[Exercise inputs]

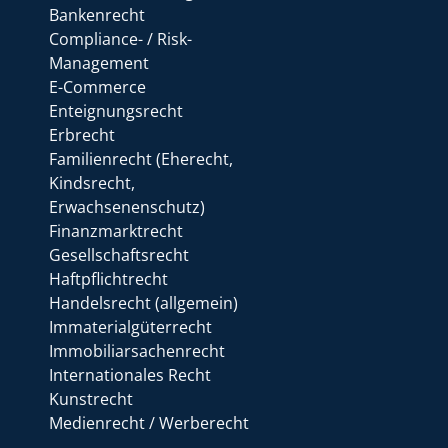
Bankenrecht
Compliance- / Risk-
Management
E-Commerce
Enteignungsrecht
Erbrecht
Familienrecht (Eherecht,
Kindsrecht,
Erwachsenenschutz)
Finanzmarktrecht
Gesellschaftsrecht
Haftpflichtrecht
Handelsrecht (allgemein)
Immaterialgüterrecht
Immobiliarsachenrecht
Internationales Recht
Kunstrecht
Medienrecht / Werberecht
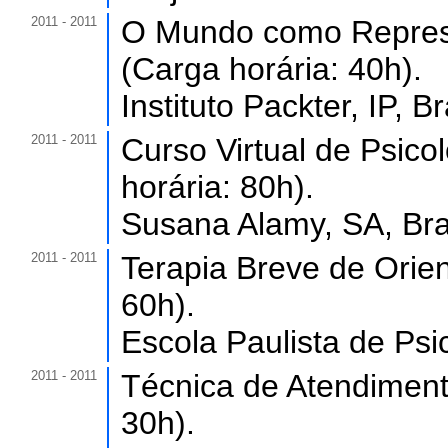
2011 - 2011
O Mundo como Represe
(Carga horária: 40h).
Instituto Packter, IP, Br
2011 - 2011
Curso Virtual de Psico
horária: 80h).
Susana Alamy, SA, Bras
2011 - 2011
Terapia Breve de Orien
60h).
Escola Paulista de Psic
2011 - 2011
Técnica de Atendiment
30h).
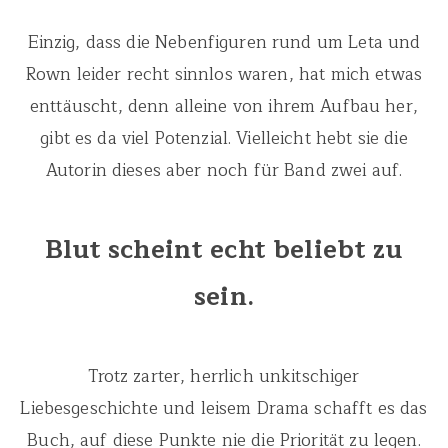
Einzig, dass die Nebenfiguren rund um Leta und
Rown leider recht sinnlos waren, hat mich etwas
enttäuscht, denn alleine von ihrem Aufbau her,
gibt es da viel Potenzial. Vielleicht hebt sie die
Autorin dieses aber noch für Band zwei auf.
Blut scheint echt beliebt zu
sein.
Trotz zarter, herrlich unkitschiger
Liebesgeschichte und leisem Drama schafft es das
Buch, auf diese Punkte nie die Priorität zu legen.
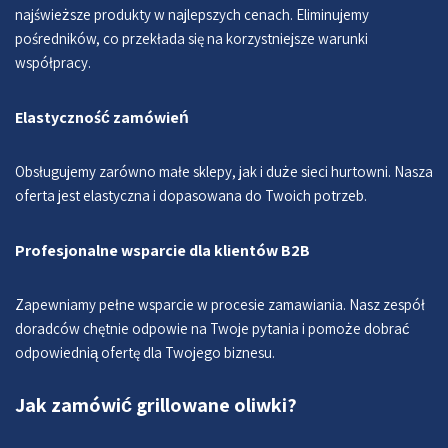
najświeższe produkty w najlepszych cenach. Eliminujemy
pośredników, co przekłada się na korzystniejsze warunki
współpracy.
Elastyczność zamówień
Obsługujemy zarówno małe sklepy, jak i duże sieci hurtowni. Nasza
oferta jest elastyczna i dopasowana do Twoich potrzeb.
Profesjonalne wsparcie dla klientów B2B
Zapewniamy pełne wsparcie w procesie zamawiania. Nasz zespół
doradców chętnie odpowie na Twoje pytania i pomoże dobrać
odpowiednią ofertę dla Twojego biznesu.
Jak zamówić grillowane oliwki?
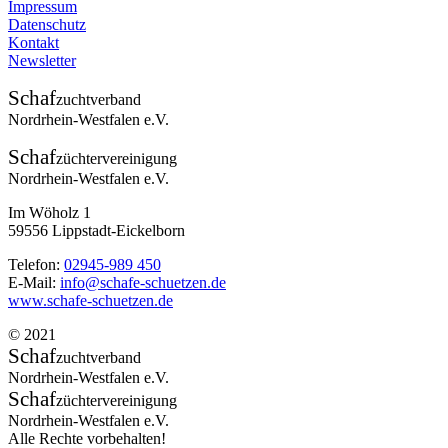
Impressum
Datenschutz
Kontakt
Newsletter
Schaf
zuchtverband
Nordrhein-Westfalen e.V.
Schaf
züchtervereinigung
Nordrhein-Westfalen e.V.
Im Wöholz 1
59556 Lippstadt-Eickelborn
Telefon:
02945-989 450
E-Mail:
info@schafe-schuetzen.de
www.schafe-schuetzen.de
© 2021
Schaf
zuchtverband
Nordrhein-Westfalen e.V.
Schaf
züchtervereinigung
Nordrhein-Westfalen e.V.
Alle Rechte vorbehalten!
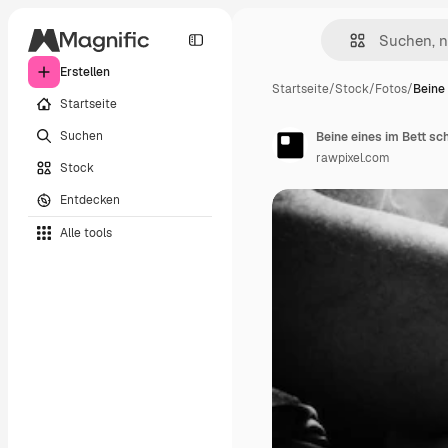
Erstellen
Startseite
/
Stock
/
Fotos
/
Beine 
Startseite
Suchen
Beine eines im Bett s
rawpixel.com
Stock
Entdecken
Alle tools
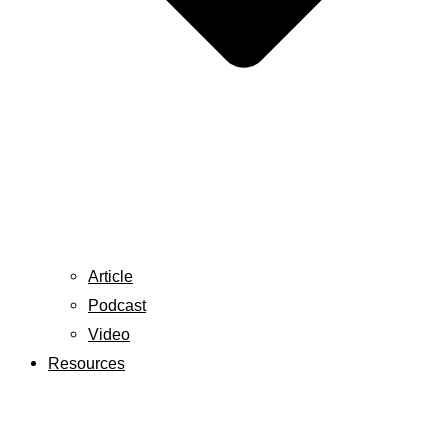
Article
Podcast
Video
Resources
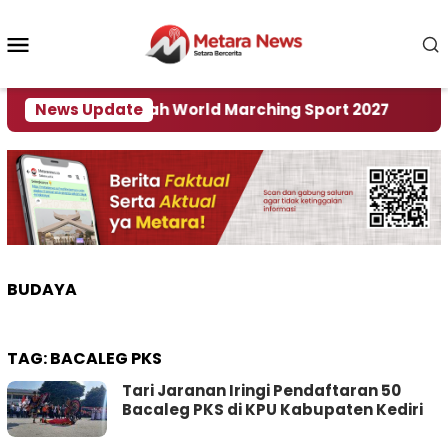
Loncat
ke
Menu
konten
Mobile
adi Tuan Rumah World Marching Sport 2027
News Update
‎Soa
BUDAYA
TAG:
BACALEG PKS
Tari Jaranan Iringi Pendaftaran 50
Bacaleg PKS di KPU Kabupaten Kediri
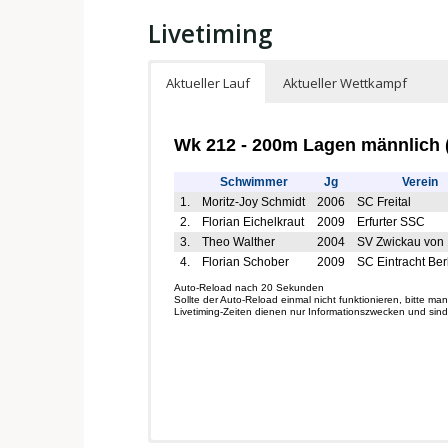
Livetiming
Aktueller Lauf
Aktueller Wettkampf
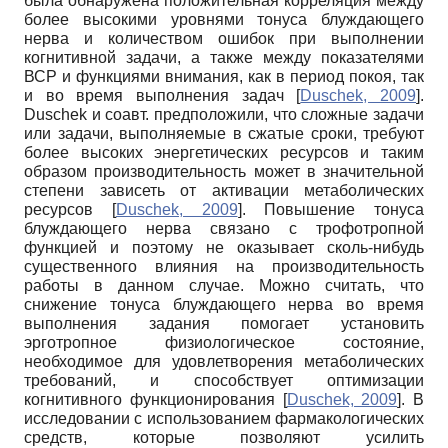
была обнаружена положительная корреляция между
более высокими уровнями тонуса блуждающего
нерва и количеством ошибок при выполнении
когнитивной задачи, а также между показателями
ВСР и функциями внимания, как в период покоя, так
и во время выполнения задач
[
Duschek, 2009
]
.
Duschek и соавт. предположили, что сложные задачи
или задачи, выполняемые в сжатые сроки, требуют
более высоких энергетических ресурсов и таким
образом производительность может в значительной
степени зависеть от активации метаболических
ресурсов
[
Duschek, 2009
]
. Повышение тонуса
блуждающего нерва связано с трофотропной
функцией и поэтому не оказывает сколь-нибудь
существенного влияния на производительность
работы в данном случае. Можно считать, что
снижение тонуса блуждающего нерва во время
выполнения задания помогает установить
эрготропное физиологическое состояние,
необходимое для удовлетворения метаболических
требований, и способствует оптимизации
когнитивного функционирования
[
Duschek, 2009
]
. В
исследовании с использованием фармакологических
средств, которые позволяют усилить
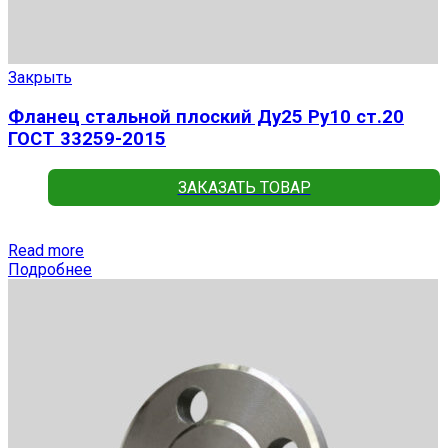
Закрыть
Фланец стальной плоский Ду25 Ру10 ст.20
ГОСТ 33259-2015
ЗАКАЗАТЬ ТОВАР
Read more
Подробнее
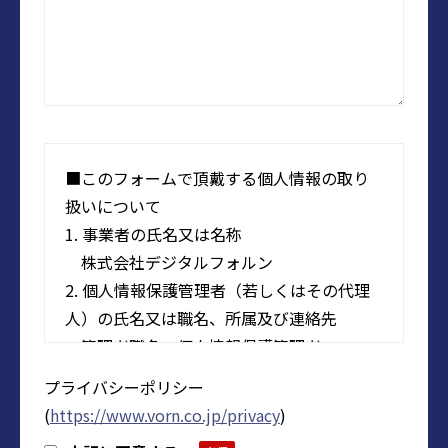
■このフォームで頂戴する個人情報の取り
扱いについて
1. 事業者の氏名又は名称
株式会社デジタルフォルン
2. 個人情報保護管理者（若しくはその代理
人）の氏名又は職名、所属及び連絡先
管理者職名：個人情報保護管理者
所属部署：株式会社デジタルフォルン
プライバシーポリシー
人事総務部 グループマネージャー
(
https://www.vorn.co.jp/privacy
)
メールアドレス：privacy@vorn.co.jp（受付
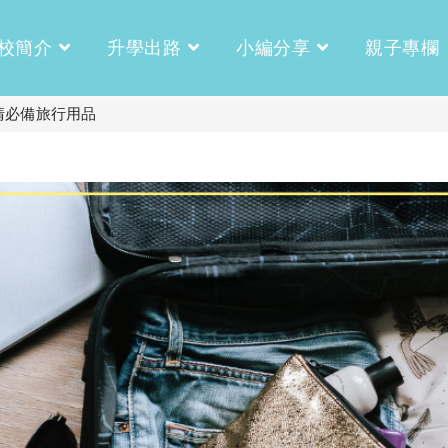
校簡介
升學出路
小編分享
親子專欄
清必備旅行用品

[What you have to do]
From the first line to the last, repeat the records above exactly, leaving out the pictures.

[Written answer]
Bankenrecht
Compliance- / Risk-
Management
E-Commerce
Enteignungsrecht
Erbrecht
Familienrecht (Eherecht,
Kindsrecht,
Erwachsenenschutz)
Finanzmarktrecht
Gesellschaftsrecht
Haftpflichtrecht
Handelsrecht (allgemein)
Immaterialgüterrecht
Immobiliarsachenrecht
Internationales Recht
Kunstrecht
Medienrecht / Werberecht
2011 - 2011
O Mundo como Represe
(Carga horária: 40h).
Instituto Packter, IP, Br
2011 - 2011
Curso Virtual de Psico
horária: 80h).
Susana Alamy, SA, Bras
2011 - 2011
Terapia Breve de Orien
60h).
Escola Paulista de Psic
2011 - 2011
Técnica de Atendiment
30h).
Einzig, dass die Nebenfiguren rund um Leta und
Rown leider recht sinnlos waren, hat mich etwas
enttäuscht, denn alleine von ihrem Aufbau her,
gibt es da viel Potenzial. Vielleicht hebt sie die
Autorin dieses aber noch für Band zwei auf.
Blut scheint echt beliebt zu
sein.
Trotz zarter, herrlich unkitschiger
Liebesgeschichte und leisem Drama schafft es das
Buch, auf diese Punkte nie die Priorität zu legen.
najświeższe produkty w najlepszych cenach. Eliminujemy
pośredników, co przekłada się na korzystniejsze warunki
współpracy.
Elastyczność zamówień
Obsługujemy zarówno małe sklepy, jak i duże sieci hurtowni. Nasza
oferta jest elastyczna i dopasowana do Twoich potrzeb.
Profesjonalne wsparcie dla klientów B2B
Zapewniamy pełne wsparcie w procesie zamawiania. Nasz zespół
doradców chętnie odpowie na Twoje pytania i pomoże dobrać
odpowiednią ofertę dla Twojego biznesu.
Jak zamówić grillowane oliwki?
Impressum
Datenschutz
Kontakt
Newsletter
Schaf
zuchtverband
Nordrhein-Westfalen e.V.
Schaf
züchtervereinigung
Nordrhein-Westfalen e.V.
Im Wöholz 1
59556 Lippstadt-Eickelborn
Telefon:
02945-989 450
E-Mail:
info@schafe-schuetzen.de
www.schafe-schuetzen.de
© 2021
Schaf
zuchtverband
Nordrhein-Westfalen e.V.
Schaf
züchtervereinigung
Nordrhein-Westfalen e.V.
Alle Rechte vorbehalten!
Erstellen
Startseite
/
Stock
/
Fotos
/
Beine 
Startseite
Suchen
Beine eines im Bett s
rawpixel.com
Stock
Entdecken
Alle tools
Article
Podcast
Video
Resources
Loncat
ke
Menu
konten
Mobile
adi Tuan Rumah World Marching Sport 2027
News Update
‎Soa
BUDAYA
TAG:
BACALEG PKS
Tari Jaranan Iringi Pendaftaran 50
Bacaleg PKS di KPU Kabupaten Kediri
Livetiming
Aktueller Lauf
Aktueller Wettkampf
была обнаружена положительная корреляция между
более высокими уровнями тонуса блуждающего
нерва и количеством ошибок при выполнении
когнитивной задачи, а также между показателями
ВСР и функциями внимания, как в период покоя, так
и во время выполнения задач
[
Duschek, 2009
]
.
Duschek и соавт. предположили, что сложные задачи
или задачи, выполняемые в сжатые сроки, требуют
более высоких энергетических ресурсов и таким
образом производительность может в значительной
степени зависеть от активации метаболических
ресурсов
[
Duschek, 2009
]
. Повышение тонуса
блуждающего нерва связано с трофотропной
функцией и поэтому не оказывает сколь-нибудь
существенного влияния на производительность
работы в данном случае. Можно считать, что
снижение тонуса блуждающего нерва во время
выполнения задания помогает установить
эрготропное физиологическое состояние,
необходимое для удовлетворения метаболических
требований, и способствует оптимизации
когнитивного функционирования
[
Duschek, 2009
]
. В
исследовании с использованием фармакологических
средств, которые позволяют усилить
Закрыть
Фланец стальной плоский Ду25 Ру10 ст.20
ГОСТ 33259-2015
ЗАКАЗАТЬ ТОВАР
Read more
Подробнее
■このフォームで頂戴する個人情報の取り
扱いについて
1. 事業者の氏名又は名称
株式会社デジタルフォルン
2. 個人情報保護管理者（若しくはその代理
人）の氏名又は職名、所属及び連絡先
管理者職名：個人情報保護管理者
所属部署：株式会社デジタルフォルン
プライバシーポリシー
人事総務部 グループマネージャー
(
https://www.vorn.co.jp/privacy
)
メールアドレス：privacy@vorn.co.jp（受付
校簡介
升學出路
小編分享
親子專欄
清必備旅行用品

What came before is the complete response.